Angli-metho-costal. That’s the term I’ve used when people ask me what type of Christian I am. For over ten years I’ve used that term to describe myself. Born and raised in an Episcopal Church in South Florida, I quietly slipped out the backdoor of the Episcopal campus ministry at my liberal arts college in 2003, while the ten people who still remained couldn’t stop arguing about the ordination of Gene Robinson – a sexually active gay priest recently consecrated as the Episcopal Bishop of New Hampshire.
I found myself, literally, walking into the church next door, a United Methodist Wesley Foundation, and never looking back. For ten years I lived, served, worshiped, and grew with this community of Christians, these people called Methodists. These college students were on fire for Jesus, filled with the Holy Spirit, and had experienced a charismatic renewal in their church. Among these charismatic Methodists, I met the Holy Spirit in a way I had never experienced before. I learned to have freedom in worship, to pray and intercede for others, to listen in prayer rather than just speaking, and to minster to others with the spiritual gifts God gave me.
Before God called me to seminary, I was already witnessing God bringing his Anglican church back together in America. A friend of mine from the Wesley Foundation had been attending St. Peter’s Anglican Church in Tallahassee and invited me to their evening contemporary service. During my first experience there, I felt my heart strangely warmed.
The beauty of the Anglican liturgy, led by a priest with enthusiasm and confidence – like he truly believed every single word – it was invigorating. The ancient forms of liturgy, mixed with modern expressions of worship and music, infused and filled with the presence and freedom of the Holy Spirit, was unlike anything I had ever experienced. This worship brought me home to my sacramental foundation, was rooted in orthodox truth and the gospel, yet was open to, filled with, and empowered by the Holy Spirit. It was the best of the Episcopal, Methodist, and Charismatic experiences I’ve had, and I wanted more. But I was afraid.
This Anglican Church in North America was still very new. I was heading to seminary soon and to a vocation in ministry. I had no idea where God was leading me, but for the last ten years I had been Methodist. So I went through the United Methodist ordination process. Yet ironically at Asbury, a predominately Methodist Wesleyan seminary, the Lord continued stirring this Angli-metho-costalism in me, and placing other Anglicans in my path.
That’s when I first heard the phrase “three streams” – this Anglican way of converging the sacramental/liturgical, the evangelical, and the charismatic together. That was me! That had been me for over a decade, but without a way to define it – three streams.

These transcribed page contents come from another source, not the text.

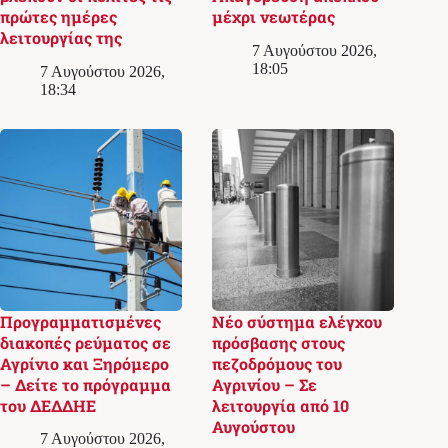
πρώτες ημέρες
μέχρι νεωτέρας
λειτουργίας της
7 Αυγούστου 2026,
18:05
7 Αυγούστου 2026,
18:34
Προγραμματισμένες
Νέο σύστημα ελέγχου
διακοπές ρεύματος σε
πρόσβασης στους
Αγρίνιο και Ξηρόμερο
πεζοδρόμους του
– Δείτε το πρόγραμμα
Αγρινίου – Σε
του ΔΕΔΔΗΕ
λειτουργία από 10
Αυγούστου
7 Αυγούστου 2026,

And even more importantly, there were others like me. I wasn’t crazy, and I wasn’t alone! It felt right. There was excitement. There was energy. There was vision for church planting and ministry that I had been waiting for the Lord to reveal. This was it.
Now in my fourth year of seminary, I plan to be ordained as an Anglican priest and plant a three streams contemporary, evangelical, charismatic, sacramental church. My wife has also felt this call to the Anglican church and shares in the excitement and adventure the Lord has awaiting us. And I finally have a context to my Angli-metho-costalism – three streams Anglicanism.